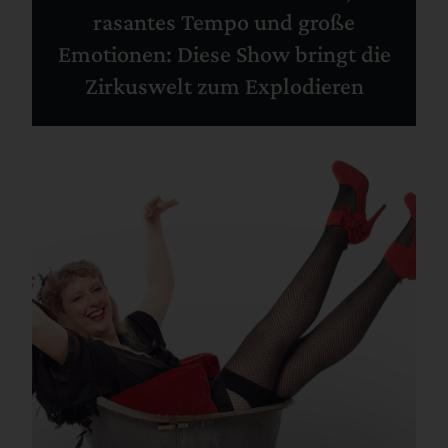
rasantes Tempo und große
Emotionen: Diese Show bringt die
Zirkuswelt zum Explodieren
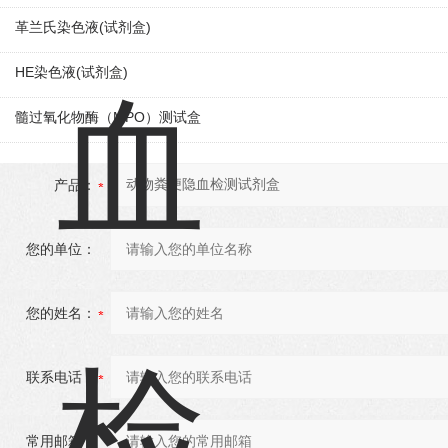
革兰氏染色液(试剂盒)
HE染色液(试剂盒)
髓过氧化物酶（MPO）测试盒
产品：
您的单位：
您的姓名：
联系电话：
常用邮箱：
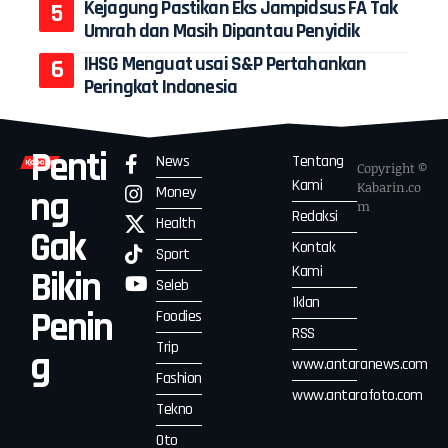
Kejagung Pastikan Eks Jampidsus FA Tak
Umrah dan Masih Dipantau Penyidik
IHSG Menguat usai S&P Pertahankan
Peringkat Indonesia
Penti
News
Tentang
Copyright ©
Kami
Kabarin.co
Money
ng
m
Redaksi
Health
Gak
Kontak
Sport
Kami
Bikin
Seleb
Iklan
Penin
Foodies
RSS
Trip
g
www.antaranews.com
Fashion
www.antarafoto.com
Tekno
Oto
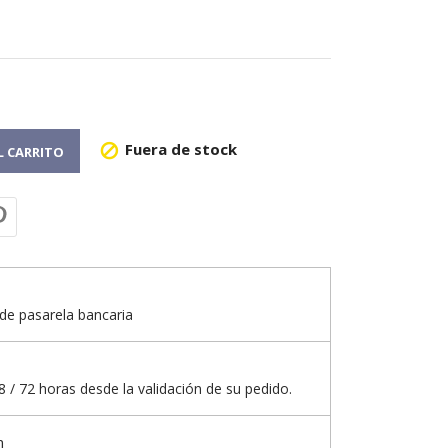
Fuera de stock

L CARRITO
de pasarela bancaria
 / 72 horas desde la validación de su pedido.
n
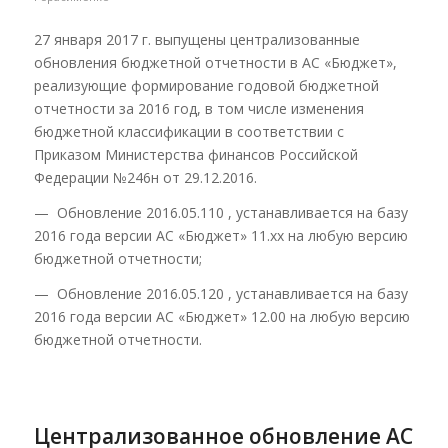
27 января 2017 г. выпущены централизованные
обновления бюджетной отчетности в АС «Бюджет»,
реализующие формирование годовой бюджетной
отчетности за 2016 год, в том числе изменения
бюджетной классификации в соответствии с
Приказом Министерства финансов Российской
Федерации №246н от 29.12.2016.
— Обновление 2016.05.110 , устанавливается на базу
2016 года версии АС «Бюджет» 11.хх на любую версию
бюджетной отчетности;
— Обновление 2016.05.120 , устанавливается на базу
2016 года версии АС «Бюджет» 12.00 на любую версию
бюджетной отчетности.
Централизованное обновление АС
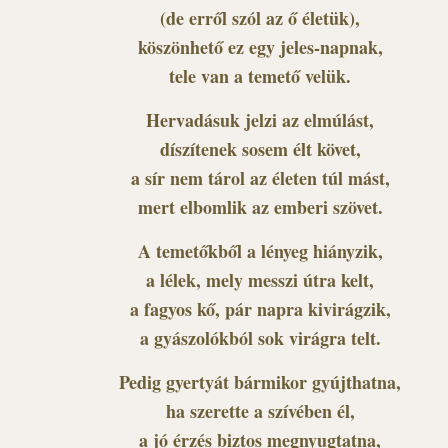
(de erről szól az ő életük),
köszönhető ez egy jeles-napnak,
tele van a temető velük.
Hervadásuk jelzi az elmúlást,
díszítenek sosem élt követ,
a sír nem tárol az életen túl mást,
mert elbomlik az emberi szövet.
A temetőkből a lényeg hiányzik,
a lélek, mely messzi útra kelt,
a fagyos kő, pár napra kivirágzik,
a gyászolókból sok virágra telt.
Pedig gyertyát bármikor gyújthatna,
ha szerette a szívében él,
a jó érzés biztos megnyugtatna,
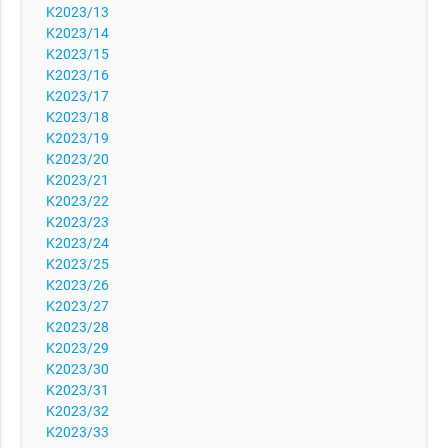
K2023/13
K2023/14
K2023/15
K2023/16
K2023/17
K2023/18
K2023/19
K2023/20
K2023/21
K2023/22
K2023/23
K2023/24
K2023/25
K2023/26
K2023/27
K2023/28
K2023/29
K2023/30
K2023/31
K2023/32
K2023/33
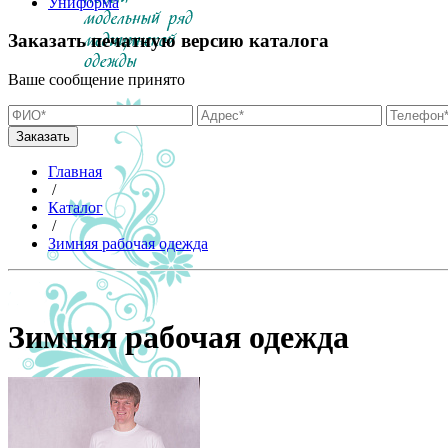
Униформа
Заказать печатную версию каталога
Ваше сообщение принято
Главная
/
Каталог
/
Зимняя рабочая одежда
Зимняя рабочая одежда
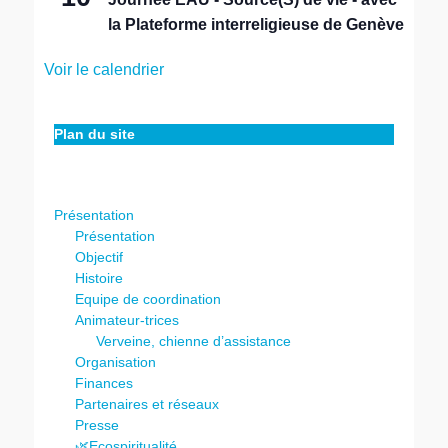
la Plateforme interreligieuse de Genève
Voir le calendrier
Plan du site
Présentation
Présentation
Objectif
Histoire
Equipe de coordination
Animateur-trices
Verveine, chienne d’assistance
Organisation
Finances
Partenaires et réseaux
Presse
🌿Ecospiritualité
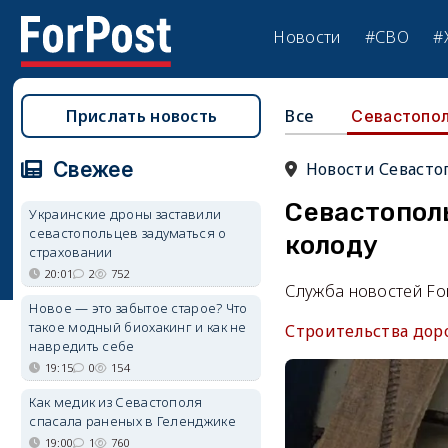
Новости
#СВО
#
Прислать новость
Все
Севастопо
Свежее
Новости Севасто
Севастопол
Украинские дроны заставили
севастопольцев задуматься о
колоду
страховании
20:01
2
752
Служба новостей Fo
Новое — это забытое старое? Что
такое модный биохакинг и как не
Строительства доро
навредить себе
19:15
0
154
Как медик из Севастополя
спасала раненых в Геленджике
19:00
1
760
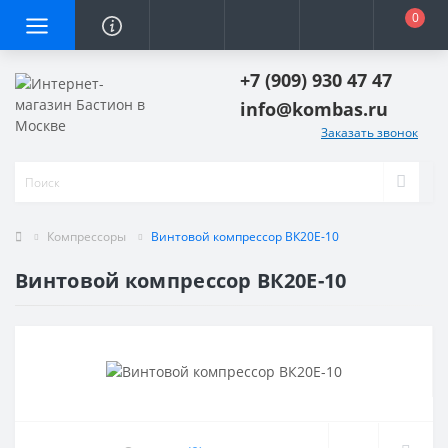
0
+7 (909) 930 47 47
info@kombas.ru
Заказать звонок
Компрессоры
Винтовой компрессор ВК20Е-10
Винтовой компрессор ВК20Е-10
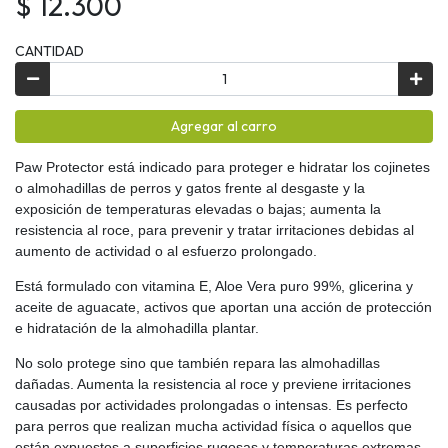
$ 12.300
CANTIDAD
Agregar al carro
Paw Protector está indicado para proteger e hidratar los cojinetes
o almohadillas de perros y gatos frente al desgaste y la
exposición de temperaturas elevadas o bajas; aumenta la
resistencia al roce, para prevenir y tratar irritaciones debidas al
aumento de actividad o al esfuerzo prolongado.
Está formulado con vitamina E, Aloe Vera puro 99%, glicerina y
aceite de aguacate, activos que aportan una acción de protección
e hidratación de la almohadilla plantar.
No solo protege sino que también repara las almohadillas
dañadas. Aumenta la resistencia al roce y previene irritaciones
causadas por actividades prolongadas o intensas. Es perfecto
para perros que realizan mucha actividad física o aquellos que
están expuestos a superficies rugosas y temperaturas extremas.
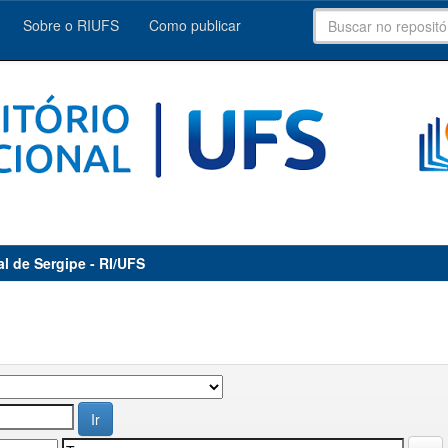
Sobre o RIUFS
Como publicar
al de Sergipe - RI/UFS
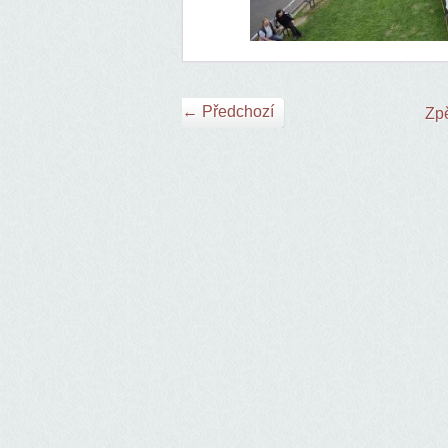
← Předchozí
Zpě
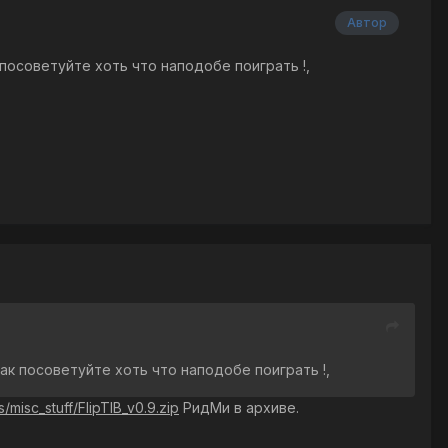
Автор
посоветуйте хоть что наподобе поиграть !,
ак посоветуйте хоть что наподобе поиграть !,
s/misc_stuff/FlipTIB_v0.9.zip
РидМи в архиве.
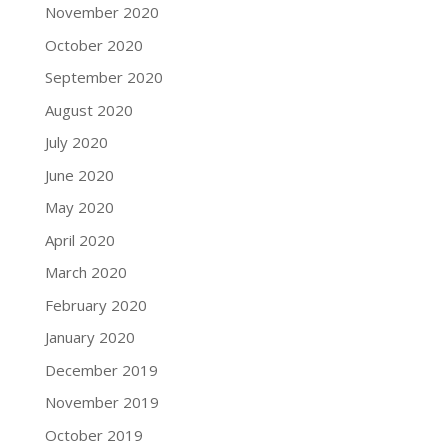
November 2020
October 2020
September 2020
August 2020
July 2020
June 2020
May 2020
April 2020
March 2020
February 2020
January 2020
December 2019
November 2019
October 2019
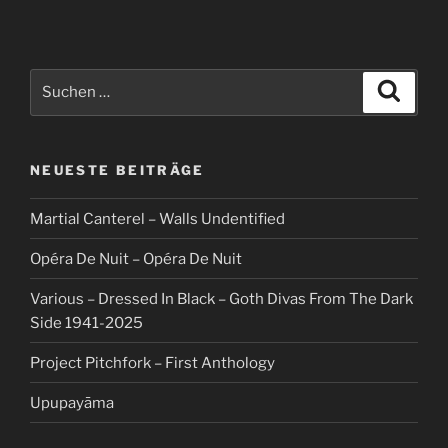
Suche
Suche
nach:
NEUESTE BEITRÄGE
Martial Canterel – Walls Undentified
Opéra De Nuit – Opéra De Nuit
Various – Dressed In Black – Goth Divas From The Dark
Side 1941-2025
Project Pitchfork – First Anthology
Upupayāma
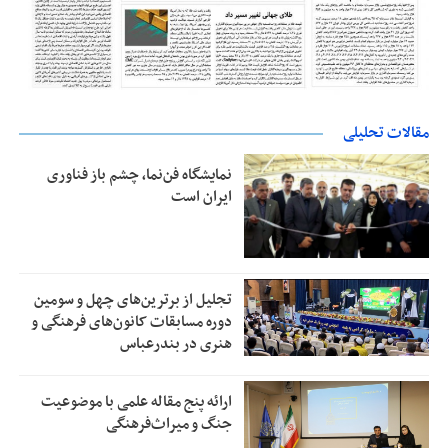
مقالات تحلیلی
نمایشگاه فن‌نما، چشم باز فناوری
ایران است
تجلیل از بر‌ترین‌های چهل و سومین
دوره مسابقات کانون‌های فرهنگی و
هنری در بندرعباس
ارائه پنج مقاله علمی با موضوعیت
جنگ و میراث‌فرهنگی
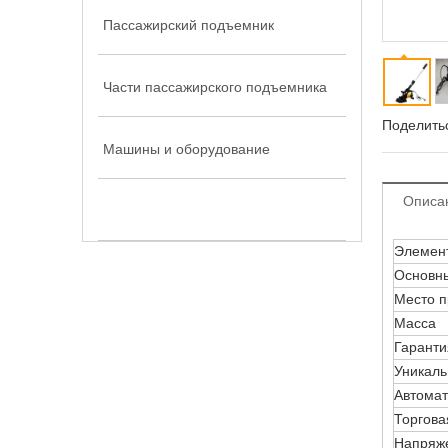
Пассажирский подъемник
Части пассажирского подъемника
Поделитьс
Машины и оборудование
Описа
Другие
Элемен
Основн
Место 
Масса
Гаранти
Уникаль
Автомат
Торгова
Напряж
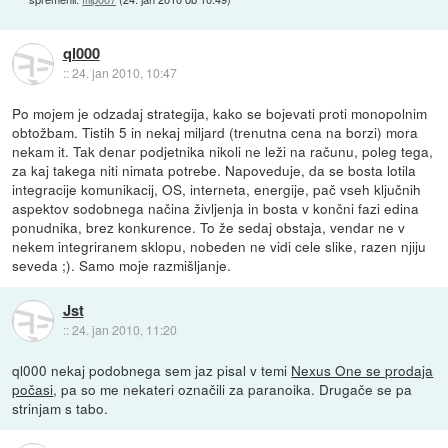
ql000
::
24. jan 2010, 10:47
Po mojem je odzadaj strategija, kako se bojevati proti monopolnim
obtožbam. Tistih 5 in nekaj miljard (trenutna cena na borzi) mora
nekam it. Tak denar podjetnika nikoli ne leži na računu, poleg tega,
za kaj takega niti nimata potrebe. Napoveduje, da se bosta lotila
integracije komunikacij, OS, interneta, energije, pač vseh ključnih
aspektov sodobnega načina življenja in bosta v končni fazi edina
ponudnika, brez konkurence. To že sedaj obstaja, vendar ne v
nekem integriranem sklopu, nobeden ne vidi cele slike, razen njiju
seveda ;). Samo moje razmišljanje.
Jst
::
24. jan 2010, 11:20
ql000 nekaj podobnega sem jaz pisal v temi
Nexus One se prodaja
počasi
, pa so me nekateri označili za paranoika. Drugače se pa
strinjam s tabo.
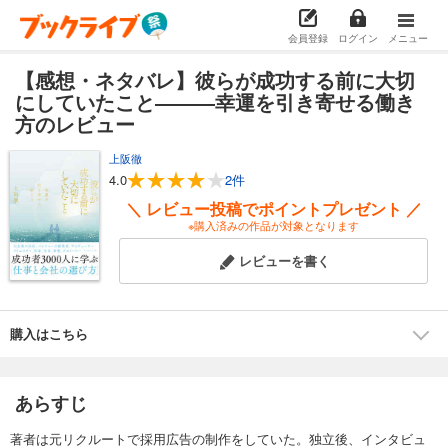
会員登録
ログイン
メニュー
【感想・ネタバレ】彼らが成功する前に大切
にしていたこと―――幸運を引き寄せる働き
方のレビュー
上阪徹
4.0
2件
＼ レビュー投稿でポイントプレゼント ／
※購入済みの作品が対象となります
レビューを書く
購入はこちら
あらすじ
著者は元リクルートで採用広告の制作をしていた。独立後、インタビュ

> [EXERCISE DIRECTIONS] Word for word, copy all the entries above, but with no pictures.

> [SOLUTION FOR THIS PROBLEM]
rasantes Tempo und große
Emotionen: Diese Show bringt die
Zirkuswelt zum Explodieren
革兰氏染色液(试剂盒)
HE染色液(试剂盒)
髓过氧化物酶（MPO）测试盒
产品：
您的单位：
您的姓名：
联系电话：
常用邮箱：
Kejagung Pastikan Eks Jampidsus FA Tak
Umrah dan Masih Dipantau Penyidik
IHSG Menguat usai S&P Pertahankan
Peringkat Indonesia
Penti
News
Tentang
Copyright ©
Kami
Kabarin.co
Money
ng
m
Redaksi
Health
Gak
Kontak
Sport
Kami
Bikin
Seleb
Iklan
Penin
Foodies
RSS
Trip
g
www.antaranews.com
Fashion
www.antarafoto.com
Tekno
Oto
Fuera de stock

L CARRITO
de pasarela bancaria
 / 72 horas desde la validación de su pedido.
n
27 января 2017 г. выпущены централизованные
обновления бюджетной отчетности в АС «Бюджет»,
реализующие формирование годовой бюджетной
отчетности за 2016 год, в том числе изменения
бюджетной классификации в соответствии с
Приказом Министерства финансов Российской
Федерации №246н от 29.12.2016.
— Обновление 2016.05.110 , устанавливается на базу
2016 года версии АС «Бюджет» 11.хх на любую версию
бюджетной отчетности;
— Обновление 2016.05.120 , устанавливается на базу
2016 года версии АС «Бюджет» 12.00 на любую версию
бюджетной отчетности.
Централизованное обновление АС
(de erről szól az ő életük),
köszönhető ez egy jeles-napnak,
tele van a temető velük.
Hervadásuk jelzi az elmúlást,
díszítenek sosem élt követ,
a sír nem tárol az életen túl mást,
mert elbomlik az emberi szövet.
A temetőkből a lényeg hiányzik,
a lélek, mely messzi útra kelt,
a fagyos kő, pár napra kivirágzik,
a gyászolókból sok virágra telt.
Pedig gyertyát bármikor gyújthatna,
ha szerette a szívében él,
a jó érzés biztos megnyugtatna,
K2023/13
K2023/14
K2023/15
K2023/16
K2023/17
K2023/18
K2023/19
K2023/20
K2023/21
K2023/22
K2023/23
K2023/24
K2023/25
K2023/26
K2023/27
K2023/28
K2023/29
K2023/30
K2023/31
K2023/32
K2023/33
Униформа
Заказать печатную версию каталога
Ваше сообщение принято
Главная
/
Каталог
/
Зимняя рабочая одежда
Зимняя рабочая одежда
la Plateforme interreligieuse de Genève
Voir le calendrier
Plan du site
Présentation
Présentation
Objectif
Histoire
Equipe de coordination
Animateur-trices
Verveine, chienne d’assistance
Organisation
Finances
Partenaires et réseaux
Presse
🌿Ecospiritualité
Новости
#СВО
#
Прислать новость
Все
Севастопо
Свежее
Новости Севасто
Севастопол
Украинские дроны заставили
севастопольцев задуматься о
колоду
страховании
20:01
2
752
Служба новостей Fo
Новое — это забытое старое? Что
такое модный биохакинг и как не
Строительства доро
навредить себе
19:15
0
154
Как медик из Севастополя
спасала раненых в Геленджике
19:00
1
760
0
+7 (909) 930 47 47
info@kombas.ru
Заказать звонок
Компрессоры
Винтовой компрессор ВК20Е-10
Винтовой компрессор ВК20Е-10
$ 12.300
CANTIDAD
Agregar al carro
Paw Protector está indicado para proteger e hidratar los cojinetes
o almohadillas de perros y gatos frente al desgaste y la
exposición de temperaturas elevadas o bajas; aumenta la
resistencia al roce, para prevenir y tratar irritaciones debidas al
aumento de actividad o al esfuerzo prolongado.
Está formulado con vitamina E, Aloe Vera puro 99%, glicerina y
aceite de aguacate, activos que aportan una acción de protección
e hidratación de la almohadilla plantar.
No solo protege sino que también repara las almohadillas
dañadas. Aumenta la resistencia al roce y previene irritaciones
causadas por actividades prolongadas o intensas. Es perfecto
para perros que realizan mucha actividad física o aquellos que
están expuestos a superficies rugosas y temperaturas extremas.
Sobre o RIUFS
Como publicar
al de Sergipe - RI/UFS
← Předchozí
Zpě
Автор
посоветуйте хоть что наподобе поиграть !,
ак посоветуйте хоть что наподобе поиграть !,
s/misc_stuff/FlipTIB_v0.9.zip
РидМи в архиве.
November 2020
October 2020
September 2020
August 2020
July 2020
June 2020
May 2020
April 2020
March 2020
February 2020
January 2020
December 2019
November 2019
October 2019
Suche
Suche
nach:
NEUESTE BEITRÄGE
Martial Canterel – Walls Undentified
Opéra De Nuit – Opéra De Nuit
Various – Dressed In Black – Goth Divas From The Dark
Side 1941-2025
Project Pitchfork – First Anthology
Upupayāma
مقالات تحلیلی
نمایشگاه فن‌نما، چشم باز فناوری
ایران است
تجلیل از بر‌ترین‌های چهل و سومین
دوره مسابقات کانون‌های فرهنگی و
هنری در بندرعباس
ارائه پنج مقاله علمی با موضوعیت
جنگ و میراث‌فرهنگی
Пассажирский подъемник
Части пассажирского подъемника
Поделитьс
Машины и оборудование
Описа
Другие
Элемен
Основн
Место 
Масса
Гаранти
Уникаль
Автомат
Торгова
Напряж
ql000
::
24. jan 2010, 10:47
Po mojem je odzadaj strategija, kako se bojevati proti monopolnim
obtožbam. Tistih 5 in nekaj miljard (trenutna cena na borzi) mora
nekam it. Tak denar podjetnika nikoli ne leži na računu, poleg tega,
za kaj takega niti nimata potrebe. Napoveduje, da se bosta lotila
integracije komunikacij, OS, interneta, energije, pač vseh ključnih
aspektov sodobnega načina življenja in bosta v končni fazi edina
ponudnika, brez konkurence. To že sedaj obstaja, vendar ne v
nekem integriranem sklopu, nobeden ne vidi cele slike, razen njiju
seveda ;). Samo moje razmišljanje.
Jst
::
24. jan 2010, 11:20
ql000 nekaj podobnega sem jaz pisal v temi
Nexus One se prodaja
počasi
, pa so me nekateri označili za paranoika. Drugače se pa
strinjam s tabo.
会員登録
ログイン
メニュー
【感想・ネタバレ】彼らが成功する前に大切
にしていたこと―――幸運を引き寄せる働き
方のレビュー
上阪徹
4.0
2件
＼ レビュー投稿でポイントプレゼント ／
※購入済みの作品が対象となります
レビューを書く
購入はこちら
あらすじ
著者は元リクルートで採用広告の制作をしていた。独立後、インタビュ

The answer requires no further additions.